Histophilus somni IbpA Fic cytotoxin is conserved in disease strains and most carrier strains from cattle, sheep and bison.

机构信息

Department of Pathology, University of California, San Diego, CA 92103, USA.

出版信息

Vet Microbiol. 2011 Apr 21;149(1-2):177-85. doi: 10.1016/j.vetmic.2010.10.012. Epub 2010 Nov 4.

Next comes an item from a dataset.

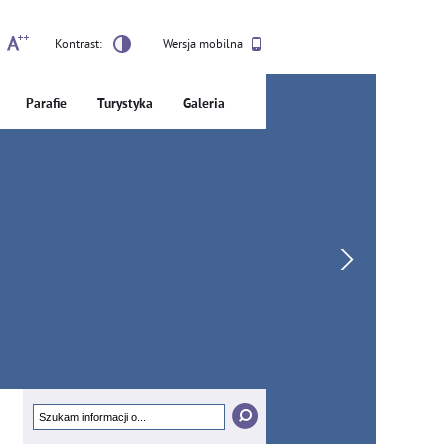
Kontrast:
Wersja mobilna
Parafie
Turystyka
Galeria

DOI:10.1016/j.vetmic.2010.10.012
PMID:21112704
Abstract

Histophilus somni causes bovine pneumonia, septicemia, myocarditis, thrombotic meningoencephalitis and arthritis, as well as a genital or upper respiratory carrier state in normal animals. However, differences in virulence factors among strains are not well studied. The surface and secreted immunoglobulin binding protein A (IbpA) Fic motif of H. somni causes bovine alveolar type 2 (BAT2) cells to retract, allowing virulent bacteria to cross the alveolar monolayer. Because H. somni IbpA is an important virulence factor, its presence was evaluated in different strains from cattle, sheep and bison to define whether there are syndrome specific markers and whether antigenic/molecular/functional conservation occurs. A few preputial carrier strains lacked IbpA by Western blotting but all other tested disease or carrier strains were IbpA positive. These positive strains had either both IbpA DR1/Fic and IbpA DR2/Fic or only IbpA DR2/Fic by PCR. IbpA Fic mediated cytotoxicity for BAT2 cells and sequence analysis of IbpA DR2/Fic from selected strains revealed conservation of sequence and function in disease and IbpA positive carrier strains. Passive protection of mice against H. somni septicemia with antibody to IbpA DR2/Fic, along with previous data, indicates that the IbpA DR1/Fic and/or DR2/Fic domains are candidate vaccine antigens for protection against many strains of H. somni. Since IbpA DR2/Fic is conserved in most carrier strains, they may be virulent if introduced to susceptible animals at susceptible sites. Conservation of the protective IbpA antigen in all disease isolates tested is encouraging for development of protective vaccines and diagnostic assays.

摘要

唾液支原体引起牛肺炎、败血症、心肌炎、血栓性脑膜脑炎和关节炎,以及正常动物的生殖道或上呼吸道携带状态。然而,不同菌株的毒力因子差异尚未得到充分研究。唾液支原体的表面和分泌免疫球蛋白结合蛋白 A(IbpA)Fic 基序导致牛肺泡 II 型(BAT2)细胞回缩,使毒力细菌能够穿过肺泡单层。由于 H. somni IbpA 是一种重要的毒力因子,因此评估了来自牛、绵羊和野牛的不同菌株中 IbpA 的存在情况,以确定是否存在特定综合征的标志物,以及是否存在抗原/分子/功能保守性。一些包皮携带株通过 Western blot 检测缺乏 IbpA,但所有其他测试的疾病或携带株均为 IbpA 阳性。这些阳性株通过 PCR 要么同时具有 IbpA DR1/Fic 和 IbpA DR2/Fic,要么只有 IbpA DR2/Fic。IbpA Fic 介导的 BAT2 细胞细胞毒性和从选定菌株中 IbpA DR2/Fic 的序列分析表明,在疾病和 IbpA 阳性携带株中,序列和功能具有保守性。用针对 IbpA DR2/Fic 的抗体对小鼠进行 H. somni 败血症的被动保护,以及以前的数据表明,IbpA DR1/Fic 和/或 DR2/Fic 结构域是针对许多 H. somni 菌株的保护性疫苗抗原的候选物。由于 IbpA DR2/Fic 在大多数携带株中保守,因此如果将其引入易感动物的易感部位,它们可能具有毒力。在所有测试的疾病分离株中都保守的保护性 IbpA 抗原令人鼓舞地为保护性疫苗和诊断检测的开发提供了支持。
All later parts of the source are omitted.